Wakil Menteri Koordinator Bidang Hukum, HAM, Imigrasi, dan Pemasyarakatan, Otto Hasibuan, buka suara menanggapi fenomena ini. Menurutnya, keberadaan advokat di luar Peradi sudah menjadi persoalan lama yang belum terselesaikan.
"Sebenarnya itu sudah panjang sekali ya, terus terang ini memang sangat menyedihkan," kata Otto saat ditemui awak media di Hotel Wyndham Surabaya, Sabtu (21/6/2025).
SCROLL TO CONTINUE WITH CONTENT
Otto menjelaskan bahwa prinsip Single Bar, yakni hanya satu organisasi advokat yang sah dan diakui negara, bukan hanya berlaku di Indonesia, tapi juga diterapkan di berbagai negara lain.
"Karena kalau kita pergi ke luar negeri, kita kan anggota Internasional Bar Asosiation, di mana yang mewakili Indonesia di forum internasional secara resmi itu adalah Peradi, karena Peradi yang diakui oleh negara-negara lain sebagai nasional bar, dari setiap negara atau keanggotaan advokat di setiap negara itu juga ada organisasi advokat dan di setiap negara hanya ada satu yang bisa mewakili," ujarnya.
"Nah, sekarang kenapa hanya satu (yang bisa mewakili negara)? Karena memang mereka juga menganut sistem single bar, tidak hanya di Indonesia, seperti di Belanda, Singapore, Malaysia. Undang-undang advokat kita pun single bar," imbuhnya.
Otto menekankan Single Bar yang dimaksud adalah hanya ada satu organisasi advokat yang memiliki kewenangan untuk mengatur segala atau suatu hal tentang advokat. Namun, bukan berarti tidak boleh ada organisasi advokat lain untuk dibentuk. Maka dari itu, ia menegaskan organisasi advokat yang sesuai dengan UU adalah Peradi.

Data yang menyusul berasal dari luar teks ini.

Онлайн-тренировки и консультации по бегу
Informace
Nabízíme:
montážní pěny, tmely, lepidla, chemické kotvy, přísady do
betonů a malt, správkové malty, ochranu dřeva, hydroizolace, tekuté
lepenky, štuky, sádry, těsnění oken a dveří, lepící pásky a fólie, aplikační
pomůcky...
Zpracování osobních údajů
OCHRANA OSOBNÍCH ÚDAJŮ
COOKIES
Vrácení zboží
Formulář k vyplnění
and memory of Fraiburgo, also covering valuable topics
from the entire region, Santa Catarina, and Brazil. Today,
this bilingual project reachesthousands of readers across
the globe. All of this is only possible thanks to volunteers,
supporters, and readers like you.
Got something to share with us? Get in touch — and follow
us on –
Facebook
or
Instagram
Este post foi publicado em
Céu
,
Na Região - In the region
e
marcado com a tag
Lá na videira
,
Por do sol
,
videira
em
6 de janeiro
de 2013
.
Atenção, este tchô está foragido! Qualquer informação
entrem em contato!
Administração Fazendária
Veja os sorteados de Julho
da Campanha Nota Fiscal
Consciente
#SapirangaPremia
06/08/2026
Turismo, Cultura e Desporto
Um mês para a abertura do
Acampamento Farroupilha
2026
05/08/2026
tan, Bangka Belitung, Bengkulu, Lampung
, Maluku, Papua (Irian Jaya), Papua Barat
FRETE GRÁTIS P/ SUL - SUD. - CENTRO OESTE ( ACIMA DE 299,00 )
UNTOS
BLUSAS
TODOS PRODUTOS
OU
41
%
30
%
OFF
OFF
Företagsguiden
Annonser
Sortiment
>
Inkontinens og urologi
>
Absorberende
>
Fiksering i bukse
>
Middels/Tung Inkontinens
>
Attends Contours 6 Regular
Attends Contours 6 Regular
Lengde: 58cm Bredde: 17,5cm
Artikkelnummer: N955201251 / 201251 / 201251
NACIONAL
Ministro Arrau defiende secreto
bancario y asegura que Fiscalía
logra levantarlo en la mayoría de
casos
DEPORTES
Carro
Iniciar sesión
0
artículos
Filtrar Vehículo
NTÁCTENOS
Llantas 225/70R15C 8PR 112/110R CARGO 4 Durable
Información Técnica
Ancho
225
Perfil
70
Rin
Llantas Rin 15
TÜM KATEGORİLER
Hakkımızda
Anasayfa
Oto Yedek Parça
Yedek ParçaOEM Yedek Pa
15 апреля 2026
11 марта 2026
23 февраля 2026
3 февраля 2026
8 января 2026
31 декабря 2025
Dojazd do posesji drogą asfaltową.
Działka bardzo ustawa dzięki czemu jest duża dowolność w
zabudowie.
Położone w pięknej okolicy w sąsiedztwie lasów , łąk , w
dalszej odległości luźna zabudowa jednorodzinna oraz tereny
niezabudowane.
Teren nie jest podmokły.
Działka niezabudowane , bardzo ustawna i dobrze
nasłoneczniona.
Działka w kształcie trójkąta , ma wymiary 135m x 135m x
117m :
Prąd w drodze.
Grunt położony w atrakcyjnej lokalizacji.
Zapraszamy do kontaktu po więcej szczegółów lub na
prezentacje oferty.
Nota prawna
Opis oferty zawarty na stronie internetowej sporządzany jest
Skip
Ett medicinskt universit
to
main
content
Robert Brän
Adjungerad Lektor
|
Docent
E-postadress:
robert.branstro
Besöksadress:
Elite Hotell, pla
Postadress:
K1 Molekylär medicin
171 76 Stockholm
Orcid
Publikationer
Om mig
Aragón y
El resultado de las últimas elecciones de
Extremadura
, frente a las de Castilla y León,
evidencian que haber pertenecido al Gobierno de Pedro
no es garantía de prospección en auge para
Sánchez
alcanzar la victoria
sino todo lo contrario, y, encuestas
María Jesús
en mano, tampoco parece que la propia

"Bukan berarti tidak boleh ada organisasi advokat yang lain, ya tetap boleh. Tetapi, itu bukan sebagai organisasi advokat sebagaimana yang dimasukkan dalam undang-undang advokat, tapi yang memiliki kewenangan hanya Peradi. Nah, itulah yang kita anggap tidak sesuai dengan undang-undang advokat dan selama itu (undang-undang advokat) masih menyatakan organisasi advokat hanya satu dan seharusnya yang tetap dilaksanakan hanya satu," tuturnya.
Ketika disinggung apakah ada rencana atau upaya untuk menegaskan kembali hal tersebut kepada seluruh aparat penegak hukum di Tanah Air agar para advokat di luar Peradi tak beracara, ia mengaku seyogyanya APH telah mengetahui. Namun, ia memastikan masih mencari 'win-win solution' perihal masalah tersebut.
"Seharusnya memang demikian tetapi mereka akan juga sudah tahu permasalahan ini sebenarnya, tetapi harapan kita adalah mudah-mudahan nanti pada waktunya tiba prinsip single bar ini nanti bisa diterapkan. Karena undang-undang advokat masih menyatakan single bar, tetapi kalau sudah terjadi ya sudah kita carilah penyelesaiannya toh itu juga teman-teman advokat juga tapi dengan cara baik-baik kita runding bagaimana caranya," tutupnya.